I'm sure you can find some vocal activists who really do, but I doubt that there is general consensus (among those diagnosed with gender dysphoria) against third restroom use, especially those who are currently gender liminal for whatever reason.
 
Do you have a superior compromise? Mine at least lets transwomen use a bathroom that doesn't constitute a statement about what sex they are.

This is actually kind of fun. You keep finding new ways to phrase the same dismissal of the problem. So I get to keep finding new ways of rebutting your dismissal.

Here's our latest entry:

The whole point of being a transwoman is to make a statement about what sex they are.

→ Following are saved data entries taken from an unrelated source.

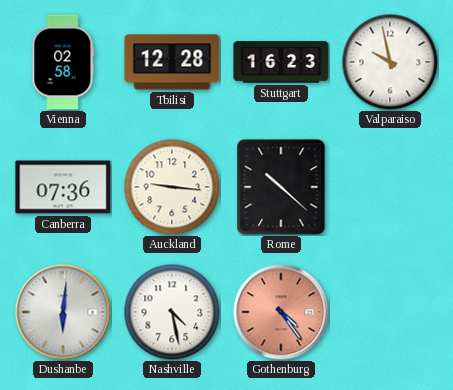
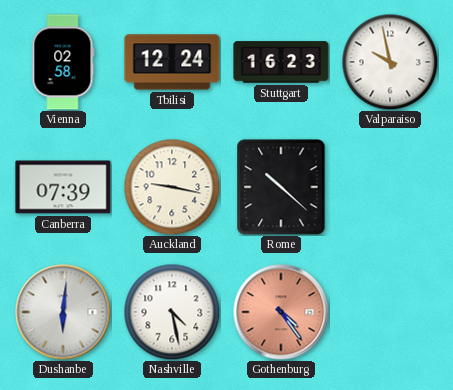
Tbilisi: 12:28 -> 12:24
Canberra: 07:36 -> 07:39
Auckland: 9:16 -> 9:17
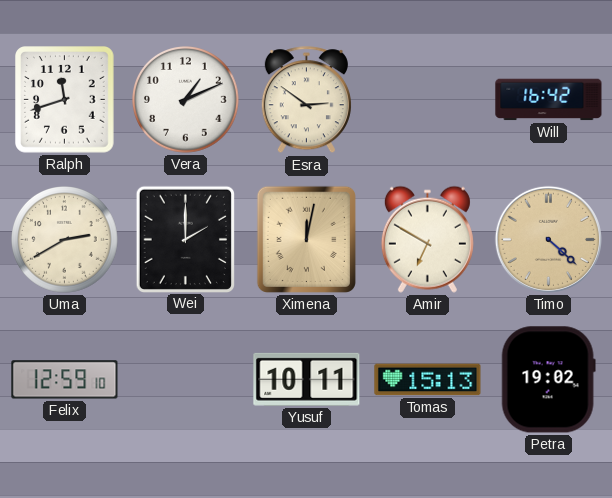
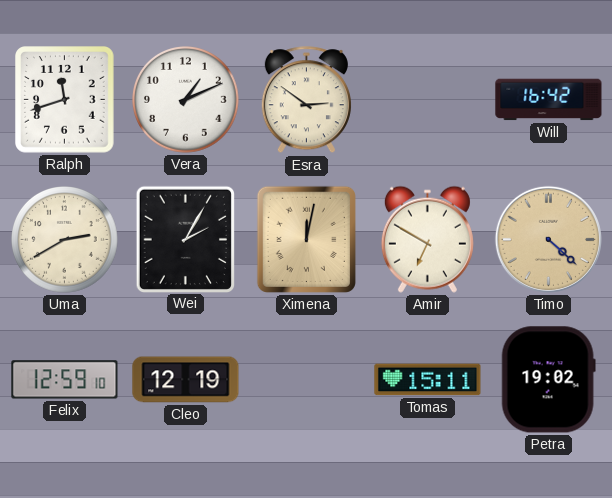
Wei: 2:00 -> 2:05
Cleo: none -> 12:19
Yusuf: 10:11 -> none
Tomas: 15:13 -> 15:11
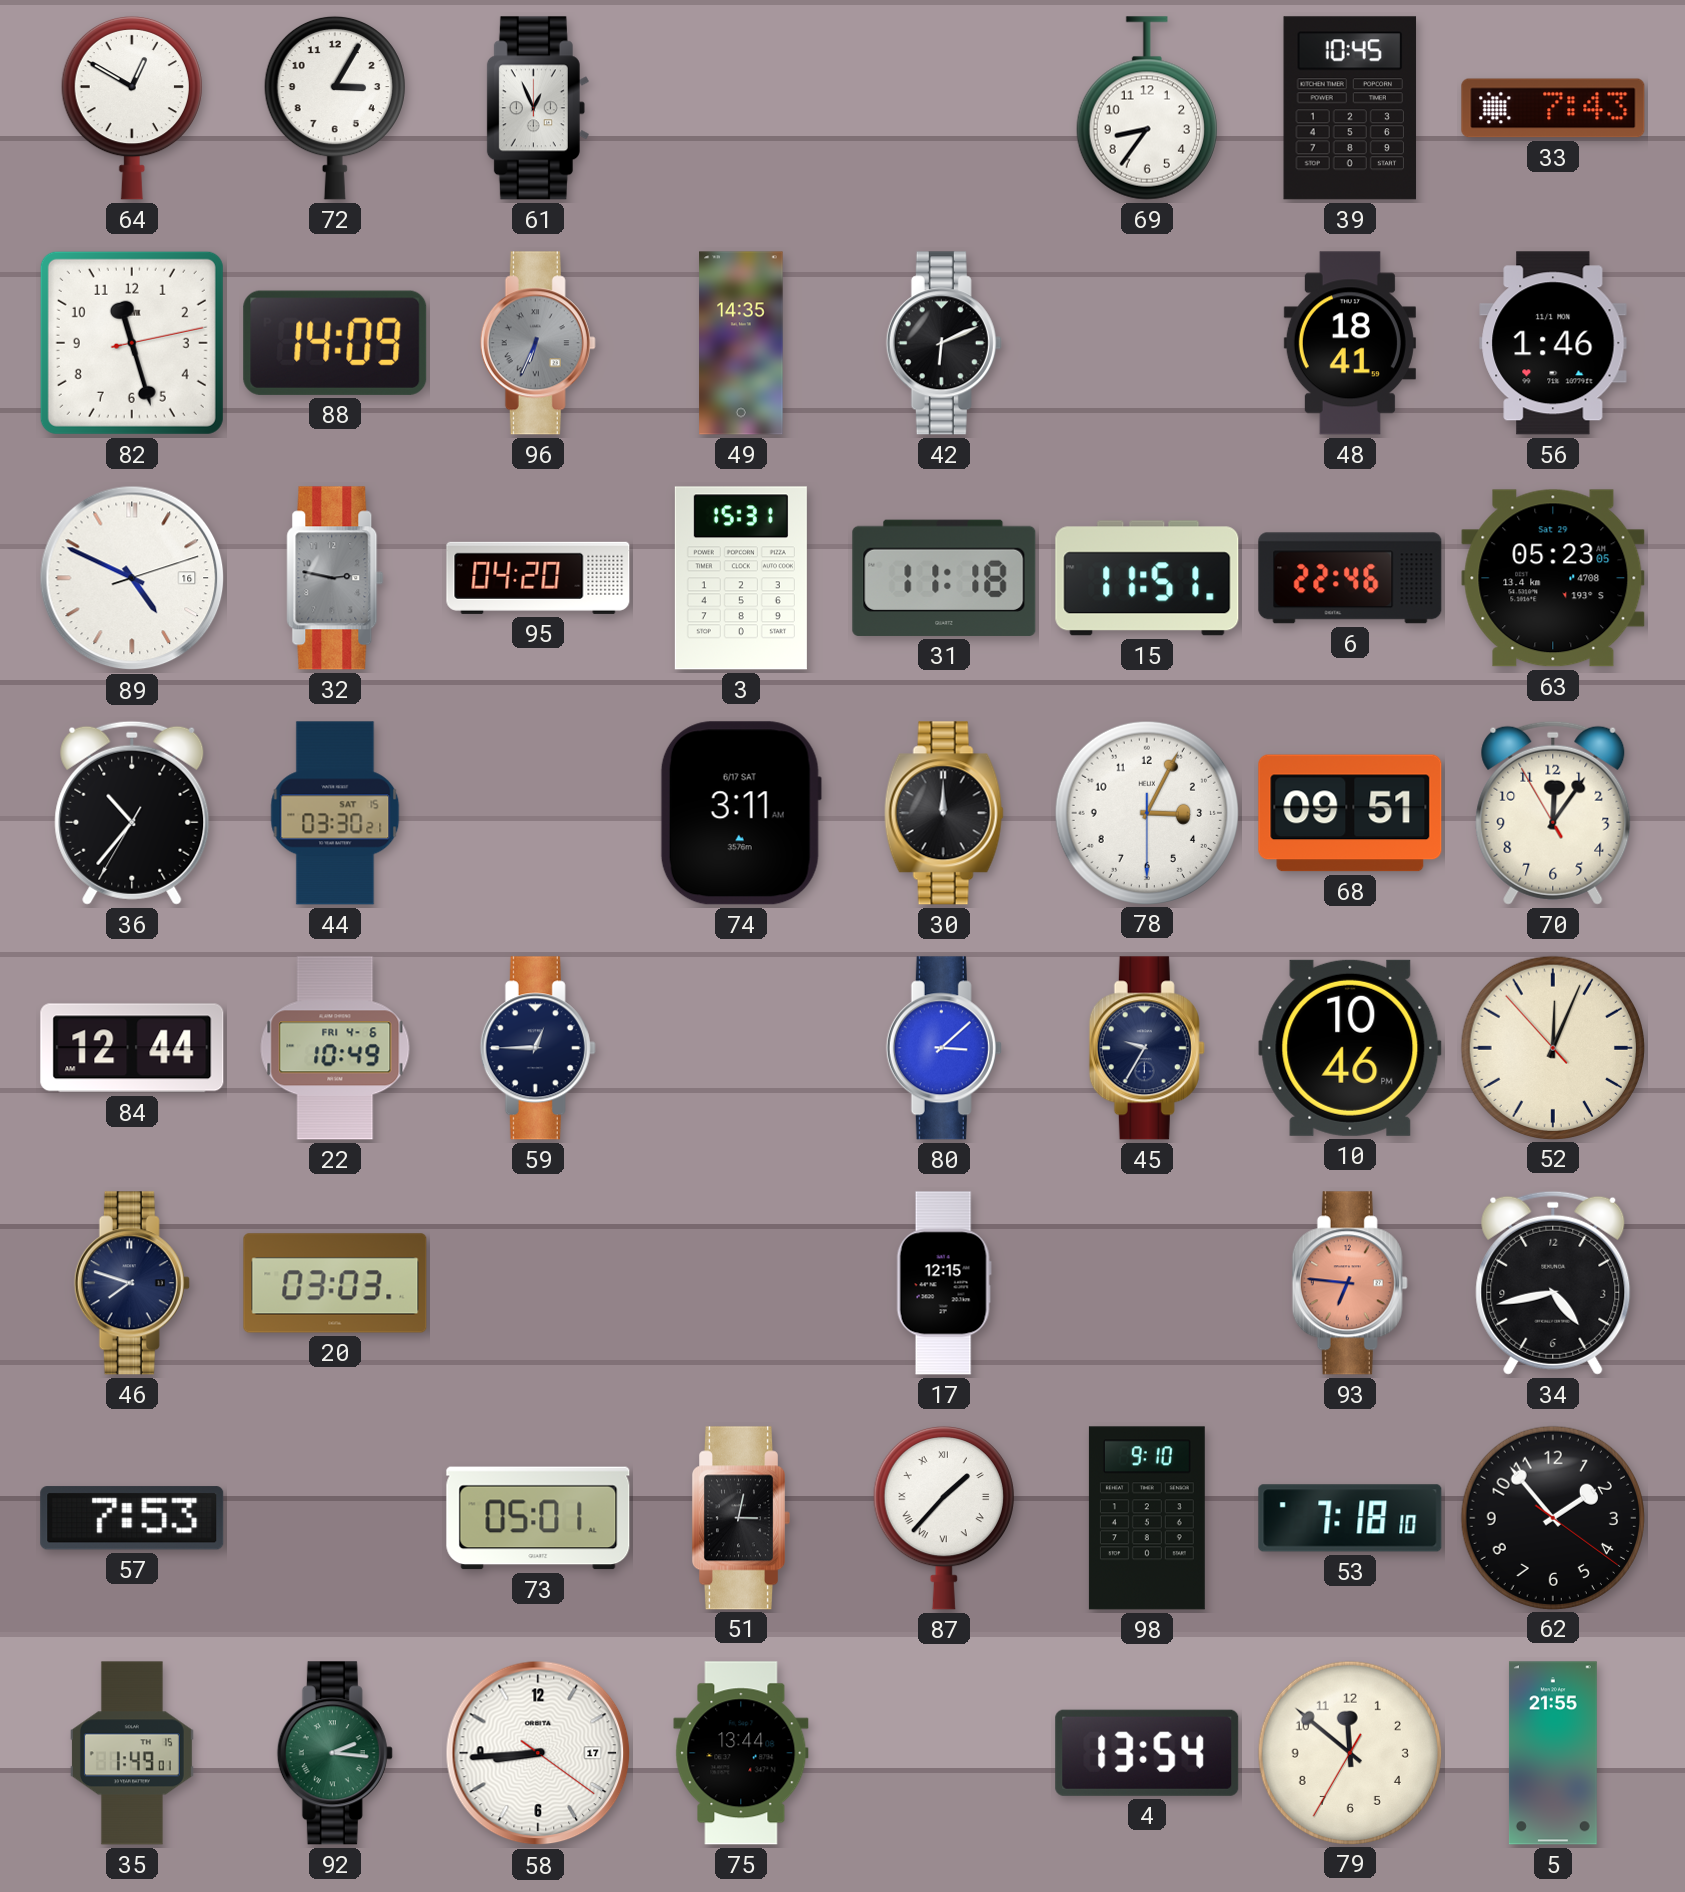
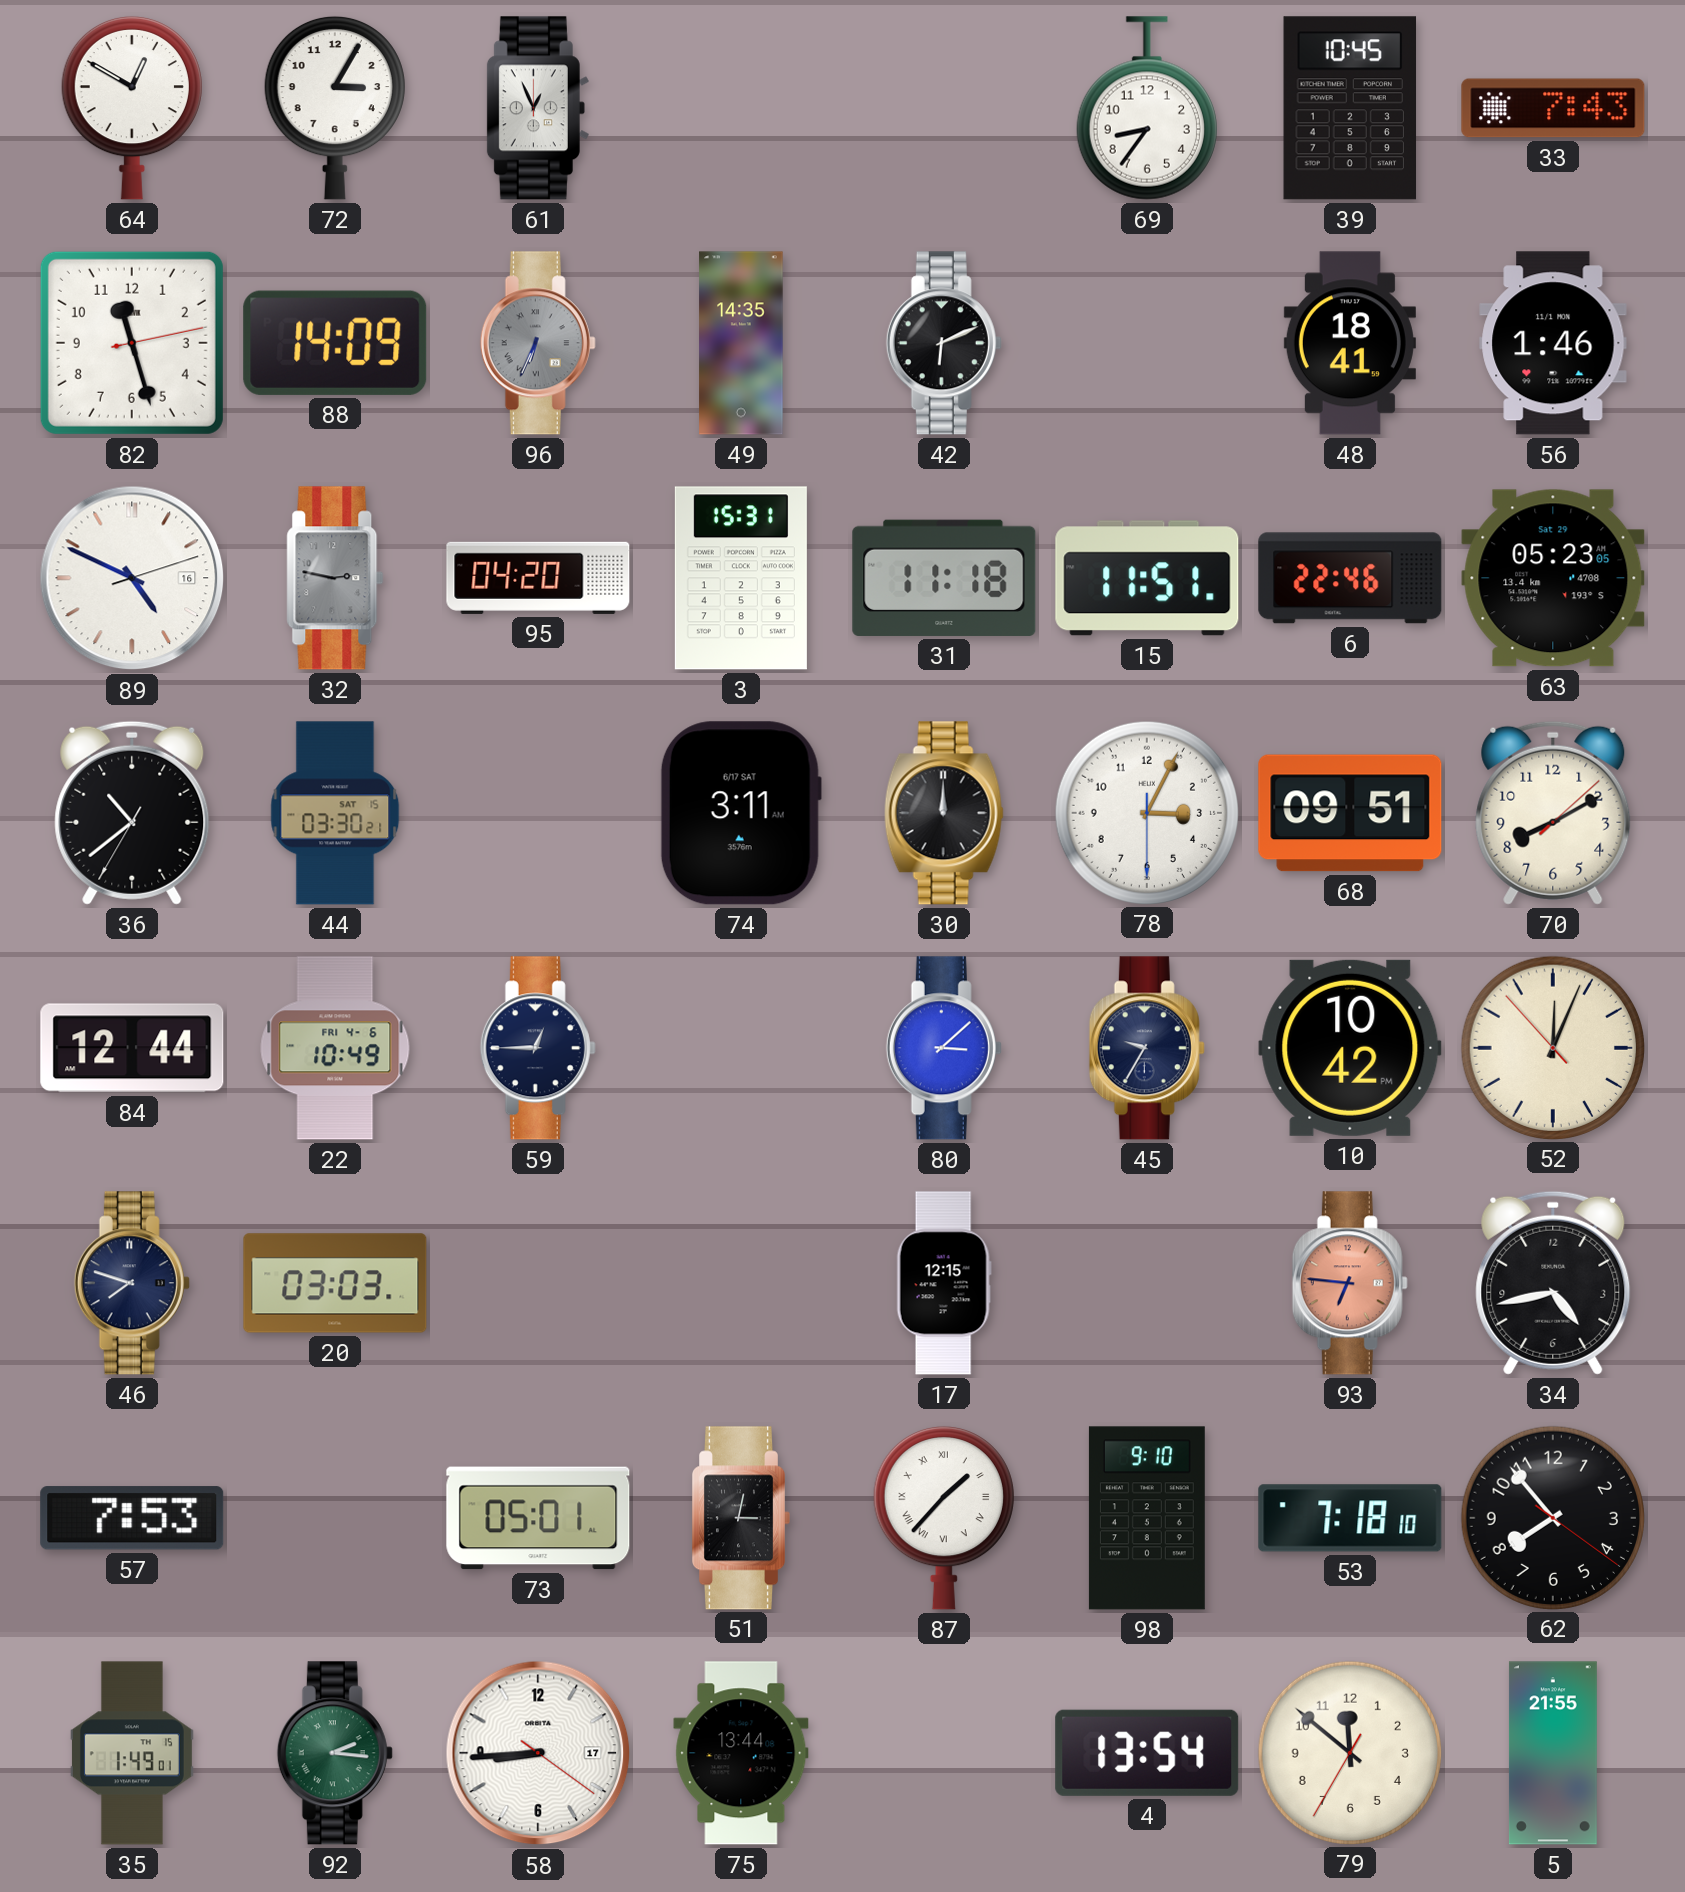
36: 10:36 -> 10:38
70: 12:05 -> 8:10
10: 10:46 -> 10:42
62: 1:53 -> 7:53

You're not compromising on this point, you're just ignoring it.
 
People who are only partway into transition may not yet pass as the opposite sex, and are thus faced with an unpleasant choice when told to self-segregate into the socially appropriate bathroom. After reading James Shupe's story (linked somewhere upthread) it seems this problem may go beyond those who are just starting out with HRT. If you don't look like either a man or a woman, and you're likely to look and/or feel out of place in either multi-person restroom, the family/handicapped third room is an excellent way to find relief without having to negotiate through social awkwardness.

Okay, fair enough. I actually agree with this. You're doing a much better job of defending TM's solution than TM is.